Memorial Antalya Hastanesi Üroloji Bölümü’nden Op. Dr. A. Egemen İşgören, testis tümörleri ve tedavisi hakkında bilgi verdi. Testis kanseri tanısı konulan erkeklerin ortalama yaşı yaklaşık 33 olduğunu belirten İşgören, "Bu, büyük ölçüde genç ve orta yaşlı erkeklerin hastalığıdır, ancak vakaların yaklaşık yüzde 6'sı çocuklarda ve gençlerde, yaklaşık yüzde 8'i ise 55 yaşın üzerindeki erkeklerde görülür. Testis kanserinde tanıda geç kalınması tehlikeli olabilir. Sadece 6 haftalık bir gecikme, yaşam kaybı riskini 2 kat artırabilmektedir. Gelişen tedavi yöntemleriyle testis tümörü olan hastalarda yüzde 95’e varan başarılı sonuçlar elde edilebilmektedir. Bu nedenle testis tümörlerinde erken teşhis hayati önem taşımaktadır" dedi.
"Kardeşlerde varsa dikkat"
Testis tümörü riskini artıran nedenlerin başında inmemiş testisler yer aldığını kaydeden İşgören, “Testis tümörlü hastaların yüzde 5-12’sinde görülen inmemiş testislerin yanı sıra; birinci dereceden akrabalarda (özellikle kardeşlerde) testis tümörü olması, genetik bir hastalık olan 'Klinefelter sendromu'nun görülmesi, karşı testiste daha önceden testis tümörü olması ve kısırlık gibi nedenler de testis kanseri nedenleri arasında sıralanabilir" ifadelerini kullandı.
"Nefes darlığı ve kilo kaybı tümörün habercisi olabilir"

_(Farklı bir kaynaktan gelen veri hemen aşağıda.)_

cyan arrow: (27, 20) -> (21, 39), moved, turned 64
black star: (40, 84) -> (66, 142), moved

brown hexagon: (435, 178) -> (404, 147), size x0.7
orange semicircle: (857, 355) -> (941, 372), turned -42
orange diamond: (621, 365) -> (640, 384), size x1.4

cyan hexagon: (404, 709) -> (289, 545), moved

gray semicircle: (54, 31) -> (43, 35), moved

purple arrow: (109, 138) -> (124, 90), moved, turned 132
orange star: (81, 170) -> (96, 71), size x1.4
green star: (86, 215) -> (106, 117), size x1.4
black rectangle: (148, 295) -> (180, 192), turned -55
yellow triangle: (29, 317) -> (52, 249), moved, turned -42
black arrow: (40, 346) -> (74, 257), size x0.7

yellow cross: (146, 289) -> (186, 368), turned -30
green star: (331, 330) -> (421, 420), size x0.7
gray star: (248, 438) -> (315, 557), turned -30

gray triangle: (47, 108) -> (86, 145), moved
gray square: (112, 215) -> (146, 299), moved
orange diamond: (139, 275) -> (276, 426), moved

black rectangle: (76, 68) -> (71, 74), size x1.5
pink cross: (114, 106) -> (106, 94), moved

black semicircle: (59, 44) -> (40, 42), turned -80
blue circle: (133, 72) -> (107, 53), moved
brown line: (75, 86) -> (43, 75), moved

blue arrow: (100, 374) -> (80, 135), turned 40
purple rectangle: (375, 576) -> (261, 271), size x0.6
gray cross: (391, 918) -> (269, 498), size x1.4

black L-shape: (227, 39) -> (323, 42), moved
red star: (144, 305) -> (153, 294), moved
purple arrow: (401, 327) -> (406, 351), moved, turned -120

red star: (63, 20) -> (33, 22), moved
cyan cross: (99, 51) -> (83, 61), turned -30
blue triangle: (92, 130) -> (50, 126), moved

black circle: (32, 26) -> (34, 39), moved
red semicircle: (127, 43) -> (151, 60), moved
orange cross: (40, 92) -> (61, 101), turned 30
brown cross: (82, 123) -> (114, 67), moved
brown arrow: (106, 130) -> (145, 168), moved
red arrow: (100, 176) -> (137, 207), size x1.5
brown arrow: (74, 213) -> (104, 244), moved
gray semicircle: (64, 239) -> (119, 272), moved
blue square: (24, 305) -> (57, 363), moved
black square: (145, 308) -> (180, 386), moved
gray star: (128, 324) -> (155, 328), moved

Testis tümörleri genellikle ağrısız kitleler olduğunu, bazı durumlarda ise testis içine kanama veya travma sonrası akut ağrı olarak da ortaya çıkabileceğine işaret eden İşgören, "Diğer yandan, testis çevresinde su toplanması (hidrosel) veya memelerde büyüme ve hassasiyet (jinekomasti) hastalığın belirtileri arasında yer almaktadır. Hastalık genellikle ileri derecede yayılmamakta, ancak yayıldığı ender durumlarda kanserli hastanın boynunda kitle oluşumuna, nefes darlığına, kilo kaybına, bulantı ve kusmaya neden olabilmektedir.
Tanı için fizik muayene, testis ultrasonu ve kan testlerine ihtiyaç duyulmaktadır. Bu tetkiklerin yanı sıra; tümörün yayılma riskine karşı akciğer filmi ve tomografi de çekilmektedir" diye konuştu.
7 belirti
“Bu şikayetler ortaya çıktığında, özellikle iki haftadan uzun sürüyorsa mutlaka uzman görüşü alınmalıdır” diyen İşgören, şikayetleri şu şekilde sıralayarak sözlerini tamamladı:
"Testiste büyüme ve ele gelen kitle, testis kesesinde ağırlık hissi, karında ve kasık bölgesinde ağrı, testis kesesinde sıvı toplanması, testislerde ağrı ve rahatsızlık hissi, memelerde ağrılı büyüme ve sırt ağrısı. Testiste ele gelen bir kitle, aksi ispat edilmediği sürece tümör olarak kabul edilir ve vakit kaybetmeden tedaviye başlanır. Gerekli patolojik incelemenin yapılması ve tanının kesinleştirilmesi konusunda çabuk davranmak oldukça önemlidir. Patolojik incelemenin sonucuna göre hastalığın hangi evrede olduğu ve hücre yapısına göre değişiklik gösteren alt tipleri tanımlanmaktadır. Elde edilen sonuç doğrultusunda 'kemoterapi' veya 'radyoterapi' gibi ek bir tedaviye ihtiyaç duyulup duyulmadığı belirlenmektedir. Ameliyat sonrası tümörün evresine ve tipine göre iyi bir takip yapılmalıdır. Hastalığın tedavisinde başarı şansını artıran en önemli faktör erken tanı ve kısa sürede yapılan uygun tedavidir.”